An ERISA “plan” is not an entity or a piece of paper, but a more inchoate group of rights, benefits and procedures (literally, a “plan”) set up by an employer to create pension or welfare benefits. See Pegram v. Herdrich, 530 U.S. 211, 223, 120 S.Ct. 2143, 147 L.Ed.2d 164 (2000) (noting that a plan is merely a “scheme decided upon in advance” for the provision of benefits). The plan may be evidenced by a summary plan description (SPD) and any other documents, such as a CBA, that describe the rights of beneficiaries or such things as how the plan is administered, how premiums are collected, etc. In other words, the fact that the plaintiff’s dispute may arise solely from a clause in a collective bargaining agreement does not mean that the dispute does not also implicate the terms of an ERISA plan. In fact, hybrid ERISA/LMRA claims are commonly asserted, even when the dispute is resolved by reference to a CBA rather than merely a plan–specific document.

(Read about another interesting case here which held that a merger agreement acted as a plan amendment to an ERISA retiree medical plan.)

(2) The clause that states “[p]ayment of premiums will be on the same basis as the benefit is currently paid for employees” or similar language occurs often in retiree medical plan language and should be promptly reviewed and revised, if necessary. Many times this language occurs in benefits booklets or SPDs prepared by insurance providers. Normally, such language is meant to portray exactly what the defendant’s lawyers tried to argue in the case:

The defendant also suggests patent ambiguity because the clause refers to both benefits and premiums: “Payment of premiums will be on the same basis as the benefit is currently paid for employees.” In the defendant’s reading, this means only that retirees will receive the same level of benefits as active employees–not that they will have their premiums paid at the same level.

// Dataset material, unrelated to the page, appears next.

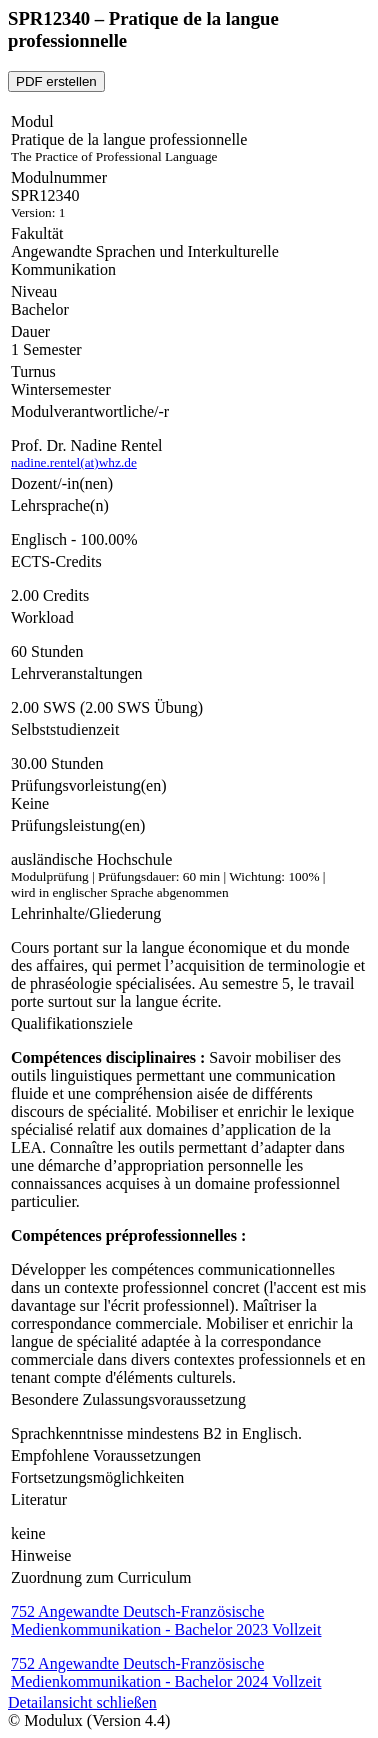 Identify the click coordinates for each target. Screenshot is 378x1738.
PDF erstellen (56, 81)
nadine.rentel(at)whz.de (74, 462)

However, with judges reading such language to mean that the employer, by making that statement, is committing to the same level of premiums for retirees as it has for active employees, employers should make sure that they review such language and clarify it to say exactly what they mean. Such language can be revised to make it more clear, but if the language is in a benefits booklet or SPD prepared by an insurance company, you may have more of a challenge getting it revised.

(3) These types of programs should be clearly communicated to active employees and retirees. When changes are made, those changes should also be communicated. One of the things that was sadly absent from the facts of the case, from an employer’s standpoint as well as the employee’s standpoint, was the communication aspect. Excerpt from the district court opinion:

WSEU is a small organization with little experience providing retirement benefits, and thus the issue only emerged from under the radar after Orth, who had no doubt thought he was set for life, found himself with no benefits. Rather than establishing some sort of clear understanding between the employees’ union and the WSEU, the evidence only shows that the parties were not fully cognizant of what the CBA actually provided.

(Judge Posner authored the Orth opinion. You can access a number of links here at Benefitsblog which reference Judge Posner’s court opinions impacting the benefits world.)